I. Rappel : la dérogation à l’interdiction de destruction d’espèces protégées
L’interdiction de perturbation de l’état de conservation des espèces protégées est de principe. La délivrance d’une autorisation de déroger à cette interdiction de principe est soumise à plusieurs conditions.
Le principe d’interdiction de perturbation d’espèces protégées. Pour mémoire, le principe d’interdiction de destruction du patrimoine naturel protégé est inscrit à l’article L.411-1 du code de l’environnement. Aux termes de ces dispositions, les destinataires de ce principe d’interdiction de destruction sont : les sites d’intérêt géologique ; les habitats naturels ; les espèces animales non domestiques ou végétales non cultivées ; leurs habitats. Il importe de souligner que le terme « destruction » doit être compris, dans une acception large, comme comprenant aussi, « altération » ou « dégradation ».
- l’absence de « solution alternative satisfaisante » ;
- l’absence de nuisance pour le « maintien, dans un état de conservation favorable, des populations des espèces concernées dans leur aire de répartition naturelle » ;
- la justification de la dérogation par l’un des cinq motifs énumérés au nombre desquels figure « c) (…) l’intérêt de la santé et de la sécurité publiques ou (pour) d’autres raisons impératives d’intérêt public majeur, y compris de nature sociale ou économique, et (pour) des motifs qui comporteraient des conséquences bénéfiques primordiales pour l’environnement ».

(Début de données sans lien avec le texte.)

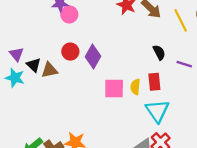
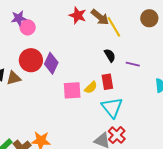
yellow line: (181, 20) -> (114, 27), moved
red circle: (70, 52) -> (31, 60), size x1.5
yellow semicircle: (135, 87) -> (91, 87), turned -136

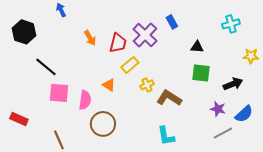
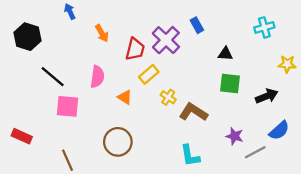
orange arrow: (90, 38) -> (102, 33), moved
yellow cross: (147, 85) -> (168, 97), turned -32
pink semicircle: (85, 100) -> (97, 77), moved
purple star: (218, 109) -> (235, 136), moved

Par un avis n°463563 du 9 décembre 2022, le Conseil d’Etat a précisé, à la demande de la cour administrative d’appel de Douai, son interprétation des dispositions du droit positif relatives aux conditions (cf. notre commentaire de cet avis) d’une part, de déclenchement de l’obligation de dépôt d’une demande de dérogation à l’interdiction d’espèces protégées, d’autre part, de délivrance de cette dérogation, une fois demandée.
S’agissant des conditions de naissance de l’obligation de dépôt d’une demande de dérogation, le Conseil d’Etat a précisé que celles-ci sont cumulatives et doivent être appréciées successivement.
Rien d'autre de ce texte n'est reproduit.